Exposure draft of amendments to IFRS 17

International Accounting Standards Board, June 2019

With the Board having published its exposure draft of the amendments to IFRS 17, you can find our latest insight and analysis at home.kpmg/ifrs17amendments.

 

Noteworthy observations by TRG members

April 2019 TRG meeting

In some interesting discussions on IFRS 17’s requirements, TRG members made several noteworthy observations on measuring insurance cash flows.

 

Recognising changes in inflation assumptions

Assumptions about inflation that are based on an index of prices are treated as relating to financial risk even if the link to the index is not contractual. These changes are recognised as insurance finance income or expense in profit or loss (and other comprehensive income). In contrast, changes in inflation assumptions based on an insurer’s expectation of specific price changes do not relate to financial risk.

 

Considering reinsurance when determining the risk adjustment for non-financial risk

TRG members discussed whether reinsurance should be considered in the risk adjustment for non-financial risk of underlying contracts when an insurer also holds reinsurance. It was clarified that if an insurer considers the availability of reinsurance, including its cost, when determining the compensation it requires for bearing the non-financial risk of underlying contracts, then this would be reflected in the risk adjustment for the underlying contracts. The risk adjustment for reinsurance contracts held is always determined as the risk that is being transferred to the reinsurer.

 

Recognising changes in fulfilment cash flows that result from changes in underlying items

Some TRG members raised concerns about this topic – the Board will discuss this matter further at its April 2019 meeting.
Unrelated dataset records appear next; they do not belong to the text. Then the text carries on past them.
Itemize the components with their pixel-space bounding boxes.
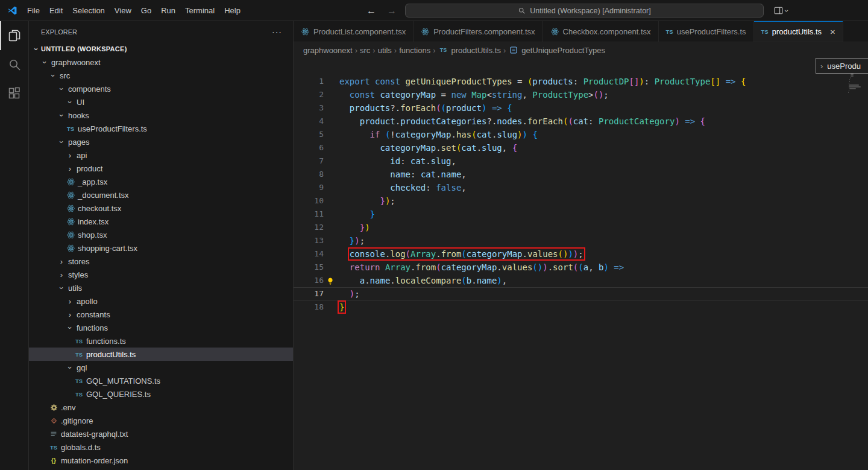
code-line-15[interactable]: 15return Array.from(categoryMap.values()…	[294, 261, 868, 274]
folder-api[interactable]: ›api	[29, 148, 293, 162]
explorer-icon[interactable]	[0, 21, 28, 50]
forward-arrow-icon[interactable]: →	[387, 5, 397, 16]
file-_document.tsx[interactable]: _document.tsx	[29, 188, 293, 202]
back-arrow-icon[interactable]: ←	[366, 5, 376, 16]
breadcrumb-label: functions	[399, 46, 430, 55]
chevron-right-icon: ›	[65, 151, 75, 160]
file-GQL_MUTATIONS.ts[interactable]: TSGQL_MUTATIONS.ts	[29, 374, 293, 387]
code-line-7[interactable]: 7id: cat.slug,	[294, 154, 868, 168]
tree-item-label: constants	[77, 310, 110, 319]
file-index.tsx[interactable]: index.tsx	[29, 215, 293, 228]
folder-stores[interactable]: ›stores	[29, 255, 293, 268]
breadcrumb-item-functions[interactable]: functions	[399, 46, 430, 55]
minimap-overlay-popup[interactable]: › useProdu	[816, 58, 868, 74]
breadcrumb-item-graphwoonext[interactable]: graphwoonext	[303, 46, 353, 55]
chevron-down-icon: ›	[782, 10, 791, 12]
menu-view[interactable]: View	[110, 4, 136, 17]
code-line-13[interactable]: 13});	[294, 234, 868, 247]
typescript-icon: TS	[666, 28, 673, 35]
code-line-10[interactable]: 10});	[294, 194, 868, 208]
code-line-16[interactable]: 16a.name.localeCompare(b.name),	[294, 274, 868, 287]
chevron-down-icon: ›	[49, 71, 58, 80]
code-line-8[interactable]: 8name: cat.name,	[294, 168, 868, 181]
workspace-section-header[interactable]: › UNTITLED (WORKSPACE)	[29, 42, 293, 56]
menu-help[interactable]: Help	[219, 4, 245, 17]
folder-hooks[interactable]: ›hooks	[29, 109, 293, 122]
tab-useProductFilters.ts[interactable]: TSuseProductFilters.ts	[659, 21, 754, 42]
file-shopping-cart.tsx[interactable]: shopping-cart.tsx	[29, 241, 293, 255]
code-line-5[interactable]: 5if (!categoryMap.has(cat.slug)) {	[294, 128, 868, 141]
file-datatest-graphql.txt[interactable]: datatest-graphql.txt	[29, 427, 293, 440]
tab-ProductList.component.tsx[interactable]: ProductList.component.tsx	[294, 21, 414, 42]
line-number: 5	[294, 128, 324, 141]
search-icon[interactable]	[0, 50, 28, 79]
breadcrumb-item-utils[interactable]: utils	[378, 46, 392, 55]
file-checkout.tsx[interactable]: checkout.tsx	[29, 202, 293, 215]
react-file-icon	[65, 244, 76, 253]
code-line-6[interactable]: 6categoryMap.set(cat.slug, {	[294, 141, 868, 154]
code-line-2[interactable]: 2const categoryMap = new Map<string, Pro…	[294, 88, 868, 101]
folder-styles[interactable]: ›styles	[29, 268, 293, 281]
folder-constants[interactable]: ›constants	[29, 308, 293, 321]
code-line-11[interactable]: 11}	[294, 208, 868, 221]
code-line-4[interactable]: 4product.productCategories?.nodes.forEac…	[294, 115, 868, 128]
breadcrumb-item-src[interactable]: src	[360, 46, 370, 55]
command-center-search[interactable]: Untitled (Workspace) [Administrator]	[405, 4, 764, 17]
more-actions-icon[interactable]: ···	[272, 27, 282, 37]
folder-pages[interactable]: ›pages	[29, 135, 293, 148]
gear-file-icon	[48, 404, 59, 411]
breadcrumb-item-getUniqueProductTypes[interactable]: getUniqueProductTypes	[508, 46, 605, 55]
code-line-12[interactable]: 12})	[294, 221, 868, 234]
file-functions.ts[interactable]: TSfunctions.ts	[29, 334, 293, 348]
file-productUtils.ts[interactable]: TSproductUtils.ts	[29, 348, 293, 361]
menu-edit[interactable]: Edit	[45, 4, 68, 17]
folder-apollo[interactable]: ›apollo	[29, 294, 293, 308]
code-line-9[interactable]: 9checked: false,	[294, 181, 868, 194]
menu-selection[interactable]: Selection	[68, 4, 109, 17]
extensions-icon[interactable]	[0, 79, 28, 108]
tab-productUtils.ts[interactable]: TSproductUtils.ts×	[754, 21, 843, 42]
layout-controls-button[interactable]: ›	[773, 0, 788, 21]
code-text: console.log(Array.from(categoryMap.value…	[339, 247, 583, 261]
folder-gql[interactable]: ›gql	[29, 361, 293, 374]
lightbulb-icon[interactable]	[326, 276, 335, 289]
react-file-icon	[65, 217, 76, 226]
line-number: 4	[294, 115, 324, 128]
menu-go[interactable]: Go	[136, 4, 156, 17]
folder-functions[interactable]: ›functions	[29, 321, 293, 334]
tab-Checkbox.component.tsx[interactable]: Checkbox.component.tsx	[543, 21, 659, 42]
annotation-highlight-box: console.log(Array.from(categoryMap.value…	[350, 249, 583, 259]
code-line-18[interactable]: 18}	[294, 300, 868, 314]
code-line-3[interactable]: 3products?.forEach((product) => {	[294, 101, 868, 115]
menu-run[interactable]: Run	[156, 4, 180, 17]
file-globals.d.ts[interactable]: TSglobals.d.ts	[29, 440, 293, 454]
code-line-14[interactable]: 14console.log(Array.from(categoryMap.val…	[294, 247, 868, 261]
folder-src[interactable]: ›src	[29, 69, 293, 82]
file-mutation-order.json[interactable]: {}mutation-order.json	[29, 454, 293, 467]
file-.env[interactable]: .env	[29, 401, 293, 414]
code-line-1[interactable]: 1export const getUniqueProductTypes = (p…	[294, 75, 868, 88]
tree-item-label: shop.tsx	[78, 230, 107, 240]
folder-graphwoonext[interactable]: ›graphwoonext	[29, 56, 293, 69]
menu-file[interactable]: File	[22, 4, 45, 17]
close-icon[interactable]: ×	[830, 27, 835, 37]
file-GQL_QUERIES.ts[interactable]: TSGQL_QUERIES.ts	[29, 387, 293, 401]
breadcrumb-item-productUtils.ts[interactable]: TSproductUtils.ts	[438, 46, 501, 55]
file-shop.tsx[interactable]: shop.tsx	[29, 228, 293, 241]
sidebar-header: EXPLORER ···	[29, 21, 293, 42]
file-useProductFilters.ts[interactable]: TSuseProductFilters.ts	[29, 122, 293, 135]
code-line-17[interactable]: 17);	[294, 287, 868, 300]
folder-components[interactable]: ›components	[29, 82, 293, 95]
menu-terminal[interactable]: Terminal	[180, 4, 219, 17]
file-.gitignore[interactable]: .gitignore	[29, 414, 293, 427]
ts-file-icon: TS	[74, 338, 84, 345]
file-_app.tsx[interactable]: _app.tsx	[29, 175, 293, 188]
gutter	[324, 274, 339, 287]
tree-item-label: utils	[68, 284, 82, 293]
code-text: return Array.from(categoryMap.values()).…	[339, 261, 624, 274]
folder-product[interactable]: ›product	[29, 162, 293, 175]
folder-utils[interactable]: ›utils	[29, 281, 293, 294]
tab-ProductFilters.component.tsx[interactable]: ProductFilters.component.tsx	[414, 21, 542, 42]
folder-UI[interactable]: ›UI	[29, 95, 293, 109]
code-editor[interactable]: 1export const getUniqueProductTypes = (p…	[294, 58, 868, 470]
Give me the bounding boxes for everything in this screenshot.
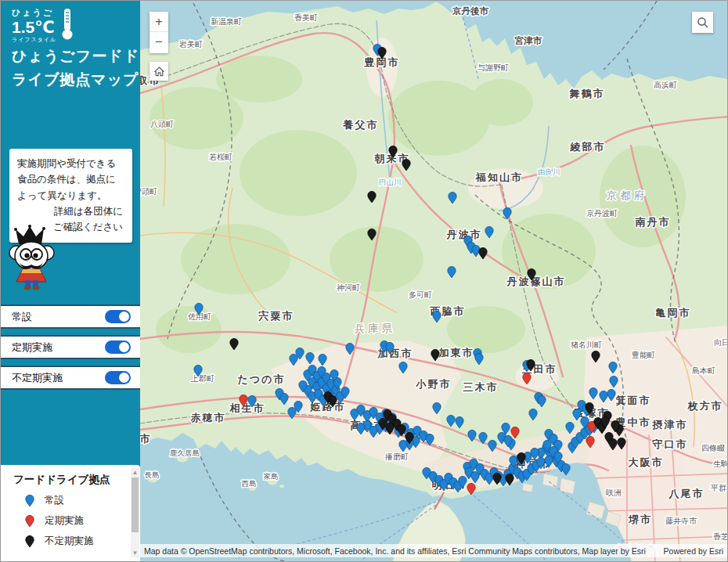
- map-label: 京都府: [607, 189, 648, 201]
- map-label: 家島: [264, 472, 279, 481]
- mascot-character: [4, 223, 60, 290]
- toggle-label: 定期実施: [12, 340, 52, 355]
- map-label: 舞鶴市: [569, 88, 605, 99]
- toggle-label: 常設: [12, 310, 32, 324]
- legend-pin-icon: [24, 494, 35, 507]
- scrollbar-thumb[interactable]: [132, 477, 139, 532]
- legend-item-label: 常設: [45, 494, 64, 507]
- map-label: 多可町: [409, 290, 432, 299]
- map-label: 香芝: [713, 532, 728, 541]
- toggle-row-定期実施[interactable]: 定期実施: [1, 335, 140, 359]
- zoom-control: + −: [150, 12, 168, 53]
- search-button[interactable]: [692, 12, 713, 33]
- map-label: 兵庫県: [355, 322, 396, 334]
- map-label: 向日: [714, 338, 728, 347]
- map-label: 堺市: [628, 513, 652, 525]
- thermometer-icon: [60, 8, 74, 41]
- map-label: 咲洲: [606, 488, 622, 497]
- map-label: 福知山市: [475, 171, 523, 183]
- map-label: 三木市: [463, 381, 499, 393]
- map-label: 長島: [145, 470, 160, 479]
- map-label: 神河町: [337, 283, 360, 292]
- logo-line1: ひょうご: [12, 7, 56, 19]
- map-label: 上郡町: [190, 374, 214, 383]
- map-label: 平群: [711, 484, 726, 492]
- map-label: 香美町: [294, 13, 318, 22]
- page-title-line1: ひょうごフードド: [12, 45, 139, 68]
- map-label: 養父市: [343, 119, 379, 131]
- map-label: 宮津市: [514, 35, 542, 45]
- zoom-in-button[interactable]: +: [150, 12, 168, 32]
- page-title: ひょうごフードド ライブ拠点マップ: [12, 45, 139, 92]
- attribution-text: Map data © OpenStreetMap contributors, M…: [144, 546, 646, 556]
- map-label: 大阪市: [629, 456, 664, 468]
- map-label: 京丹波町: [586, 209, 618, 218]
- map-label: 箕面市: [616, 394, 651, 406]
- legend-item-常設: 常設: [13, 494, 129, 507]
- home-icon: [153, 66, 165, 77]
- map-label: 西島: [242, 479, 257, 488]
- map-label: 綾部市: [570, 141, 606, 153]
- legend-title: フードドライブ拠点: [13, 473, 129, 487]
- logo-line3: ライフスタイル: [12, 36, 56, 44]
- logo-line2: 1.5℃: [12, 19, 56, 36]
- toggle-switch-on[interactable]: [105, 371, 131, 384]
- map-attribution: Map data © OpenStreetMap contributors, M…: [140, 544, 727, 557]
- map-label: 若桜町: [209, 153, 232, 161]
- legend-item-label: 定期実施: [45, 514, 84, 528]
- map-label: 丹波篠山市: [506, 276, 566, 287]
- legend-panel: フードドライブ拠点 常設定期実施不定期実施 ▲ ▼: [1, 465, 140, 562]
- scroll-up-icon[interactable]: ▲: [131, 468, 139, 477]
- legend-item-不定期実施: 不定期実施: [13, 535, 129, 548]
- map-label: 播磨町: [384, 452, 409, 461]
- toggle-switch-on[interactable]: [105, 340, 131, 354]
- map-label: 小野市: [416, 378, 452, 390]
- layer-toggles: 常設定期実施不定期実施: [1, 304, 140, 396]
- home-button[interactable]: [150, 62, 168, 81]
- zoom-out-button[interactable]: −: [150, 32, 168, 52]
- map-label: 鹿久居島: [170, 449, 200, 457]
- scroll-down-icon[interactable]: ▼: [131, 549, 139, 557]
- legend-items: 常設定期実施不定期実施: [13, 494, 129, 548]
- sidebar: ひょうご 1.5℃ ライフスタイル ひょうごフードド ライブ拠点マップ 実施期間…: [1, 1, 140, 562]
- map-label: 八頭町: [150, 120, 174, 128]
- legend-scrollbar[interactable]: ▲ ▼: [131, 468, 139, 557]
- legend-item-定期実施: 定期実施: [13, 514, 129, 528]
- map-label: 京丹後市: [452, 5, 489, 16]
- map-label: 円山川: [379, 178, 402, 186]
- map-label: たつの市: [238, 373, 286, 385]
- map-label: 相生市: [229, 402, 265, 414]
- map-label: 新温泉町: [211, 17, 242, 26]
- map-label: 猪名川町: [571, 340, 602, 349]
- app-window: 新温泉町香美町京丹後市岩美町宮津市豊岡市与謝野町高浜町舞鶴市鳥取市八頭町養父市綾…: [0, 0, 728, 562]
- legend-pin-icon: [24, 514, 35, 528]
- map-label: 由良川: [538, 168, 560, 176]
- map-label: 豊能町: [632, 351, 655, 359]
- legend-pin-icon: [24, 535, 35, 548]
- map-label: 丹波市: [446, 229, 482, 240]
- map-label: 生駒: [713, 459, 728, 468]
- map-label: 枚方市: [687, 400, 723, 412]
- search-icon: [697, 16, 709, 29]
- legend-item-label: 不定期実施: [45, 535, 94, 548]
- map-label: 高浜町: [654, 81, 677, 89]
- map-label: 藤井寺市: [665, 517, 697, 525]
- notice-line: 詳細は各団体に: [17, 204, 126, 219]
- map-label: 加東市: [438, 347, 474, 358]
- notice-line: 食品の条件は、拠点に: [17, 171, 126, 187]
- toggle-switch-on[interactable]: [105, 310, 131, 323]
- map-label: 南丹市: [635, 216, 671, 228]
- map-label: 守口市: [653, 438, 688, 450]
- toggle-label: 不定期実施: [12, 371, 63, 385]
- map-label: 八尾市: [669, 488, 705, 499]
- toggle-row-常設[interactable]: 常設: [1, 304, 140, 329]
- hyogo-15c-logo: ひょうご 1.5℃ ライフスタイル: [12, 7, 56, 44]
- map-label: 宍粟市: [258, 310, 294, 322]
- map-label: 赤穂市: [191, 412, 226, 423]
- page-title-line2: ライブ拠点マップ: [12, 68, 139, 92]
- map-label: 四條畷: [701, 444, 725, 452]
- toggle-row-不定期実施[interactable]: 不定期実施: [1, 366, 140, 390]
- map-label: 岩美町: [179, 40, 203, 49]
- notice-line: よって異なります。: [17, 188, 126, 204]
- map-label: 与謝野町: [478, 63, 509, 72]
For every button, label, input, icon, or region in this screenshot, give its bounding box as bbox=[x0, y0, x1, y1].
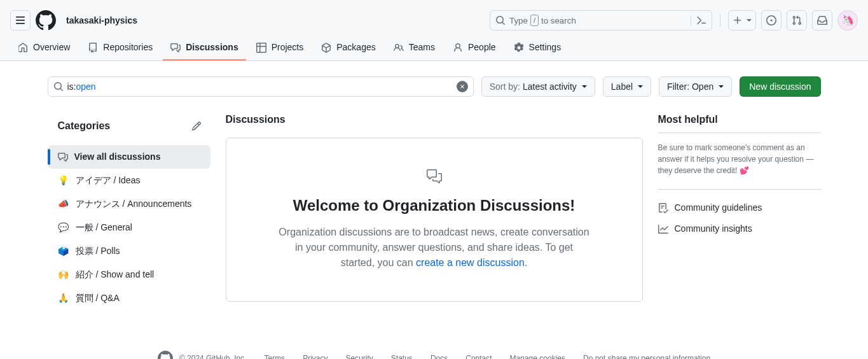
person-icon bbox=[453, 43, 463, 53]
label-dropdown[interactable]: Label bbox=[603, 76, 651, 97]
pencil-icon bbox=[191, 121, 202, 131]
org-name-link[interactable]: takasaki-physics bbox=[66, 14, 137, 27]
search-placeholder: Type / to search bbox=[509, 15, 687, 26]
most-helpful-text: Be sure to mark someone's comment as an … bbox=[658, 133, 821, 176]
checklist-icon bbox=[658, 203, 668, 213]
site-footer: © 2024 GitHub, Inc. Terms Privacy Securi… bbox=[0, 325, 868, 359]
caret-down-icon bbox=[638, 85, 643, 88]
create-new-button[interactable] bbox=[728, 10, 756, 31]
category-label: 投票 / Polls bbox=[76, 244, 120, 258]
tab-people[interactable]: People bbox=[445, 36, 504, 60]
github-logo-icon bbox=[158, 351, 173, 359]
search-icon bbox=[495, 15, 506, 25]
pull-requests-button[interactable] bbox=[787, 10, 807, 31]
footer-logo: © 2024 GitHub, Inc. bbox=[158, 351, 247, 359]
app-header: takasaki-physics Type / to search 🦄 bbox=[0, 0, 868, 36]
slash-key-hint: / bbox=[530, 15, 539, 26]
footer-link-do-not-share[interactable]: Do not share my personal information bbox=[583, 353, 710, 359]
category-label: アナウンス / Announcements bbox=[76, 197, 192, 211]
tab-discussions-label: Discussions bbox=[186, 41, 238, 54]
footer-link-status[interactable]: Status bbox=[391, 353, 413, 359]
filter-dropdown[interactable]: Filter: Open bbox=[659, 76, 732, 97]
community-guidelines-link[interactable]: Community guidelines bbox=[658, 197, 821, 218]
category-label: View all discussions bbox=[74, 150, 161, 164]
raised-hands-emoji-icon: 🙌 bbox=[58, 268, 69, 281]
caret-down-icon bbox=[747, 19, 752, 22]
tab-overview-label: Overview bbox=[33, 41, 70, 54]
pray-emoji-icon: 🙏 bbox=[58, 292, 69, 305]
user-avatar[interactable]: 🦄 bbox=[837, 10, 858, 31]
category-show-and-tell[interactable]: 🙌 紹介 / Show and tell bbox=[48, 263, 210, 286]
clear-search-button[interactable] bbox=[457, 81, 468, 92]
ballot-emoji-icon: 🗳️ bbox=[58, 244, 69, 258]
blankslate-description: Organization discussions are to broadcas… bbox=[277, 225, 591, 271]
speech-emoji-icon: 💬 bbox=[58, 221, 69, 234]
tab-projects[interactable]: Projects bbox=[249, 36, 312, 60]
tab-projects-label: Projects bbox=[272, 41, 304, 54]
inbox-icon bbox=[817, 15, 827, 25]
github-logo-link[interactable] bbox=[36, 10, 56, 31]
people-icon bbox=[394, 43, 404, 53]
category-label: 一般 / General bbox=[76, 221, 132, 234]
global-search-button[interactable]: Type / to search bbox=[490, 10, 712, 31]
discussions-heading: Discussions bbox=[226, 112, 643, 127]
comment-discussion-icon bbox=[58, 152, 68, 162]
category-qa[interactable]: 🙏 質問 / Q&A bbox=[48, 286, 210, 310]
command-palette-icon bbox=[691, 15, 706, 25]
caret-down-icon bbox=[582, 85, 587, 88]
category-polls[interactable]: 🗳️ 投票 / Polls bbox=[48, 239, 210, 263]
category-label: 紹介 / Show and tell bbox=[76, 268, 155, 281]
filter-bar: is:open Sort by: Latest activity Label F… bbox=[48, 76, 821, 97]
new-discussion-button[interactable]: New discussion bbox=[740, 76, 820, 97]
footer-link-security[interactable]: Security bbox=[345, 353, 373, 359]
hamburger-icon bbox=[15, 15, 25, 25]
category-label: アイデア / Ideas bbox=[76, 174, 141, 187]
table-icon bbox=[256, 43, 266, 53]
blankslate-title: Welcome to Organization Discussions! bbox=[277, 194, 591, 217]
category-general[interactable]: 💬 一般 / General bbox=[48, 216, 210, 239]
community-insights-label: Community insights bbox=[675, 222, 752, 236]
footer-link-docs[interactable]: Docs bbox=[431, 353, 448, 359]
categories-sidebar: Categories View all discussions 💡 アイデア /… bbox=[48, 112, 210, 310]
discussions-search-field[interactable]: is:open bbox=[48, 76, 474, 97]
blankslate: Welcome to Organization Discussions! Org… bbox=[226, 137, 643, 302]
tab-settings[interactable]: Settings bbox=[506, 36, 569, 60]
plus-icon bbox=[733, 15, 743, 25]
tab-packages[interactable]: Packages bbox=[313, 36, 383, 60]
sort-dropdown[interactable]: Sort by: Latest activity bbox=[481, 76, 595, 97]
category-ideas[interactable]: 💡 アイデア / Ideas bbox=[48, 169, 210, 192]
footer-link-terms[interactable]: Terms bbox=[264, 353, 285, 359]
search-icon bbox=[53, 81, 64, 92]
most-helpful-title: Most helpful bbox=[658, 112, 821, 133]
graph-icon bbox=[658, 224, 668, 234]
notifications-button[interactable] bbox=[812, 10, 832, 31]
footer-link-privacy[interactable]: Privacy bbox=[303, 353, 327, 359]
github-logo-icon bbox=[36, 10, 56, 31]
package-icon bbox=[321, 43, 331, 53]
right-sidebar: Most helpful Be sure to mark someone's c… bbox=[658, 112, 821, 310]
tab-repositories[interactable]: Repositories bbox=[80, 36, 160, 60]
issues-button[interactable] bbox=[761, 10, 782, 31]
tab-discussions[interactable]: Discussions bbox=[163, 36, 245, 60]
community-guidelines-label: Community guidelines bbox=[675, 201, 762, 215]
hamburger-menu-button[interactable] bbox=[10, 10, 31, 31]
issue-opened-icon bbox=[766, 15, 776, 25]
footer-link-manage-cookies[interactable]: Manage cookies bbox=[510, 353, 565, 359]
tab-overview[interactable]: Overview bbox=[10, 36, 78, 60]
category-list: View all discussions 💡 アイデア / Ideas 📣 アナ… bbox=[48, 145, 210, 310]
repo-icon bbox=[88, 43, 98, 53]
edit-categories-button[interactable] bbox=[188, 117, 205, 135]
create-discussion-link[interactable]: create a new discussion. bbox=[416, 257, 527, 268]
categories-title: Categories bbox=[58, 118, 111, 134]
main-content: Discussions Welcome to Organization Disc… bbox=[226, 112, 643, 310]
git-pull-request-icon bbox=[792, 15, 802, 25]
community-insights-link[interactable]: Community insights bbox=[658, 218, 821, 239]
search-value-display: is:open bbox=[67, 80, 453, 94]
category-announcements[interactable]: 📣 アナウンス / Announcements bbox=[48, 192, 210, 216]
category-view-all[interactable]: View all discussions bbox=[48, 145, 210, 169]
tab-teams[interactable]: Teams bbox=[386, 36, 443, 60]
header-divider bbox=[720, 14, 720, 27]
footer-link-contact[interactable]: Contact bbox=[465, 353, 492, 359]
tab-teams-label: Teams bbox=[409, 41, 435, 54]
gear-icon bbox=[514, 43, 524, 53]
The Board’s staff stated that changes to fulfilment cash flows that result from changes in underlying items should not adjust the CSM under the general measurement model. For the purposes of IFRS 17, they believe that these changes are considered changes in assumptions that relate to financial risk. The staff plans to recommend that the Board clarify this. 

Although they agreed with this clarification for measurement purposes, some TRG members expressed concern about its impact on the separate presentation of insurance service and investment results, in particular where the changes in underlying items relate to non-financial assumptions – e.g. mortality expectations when insurance contracts are part of underlying items.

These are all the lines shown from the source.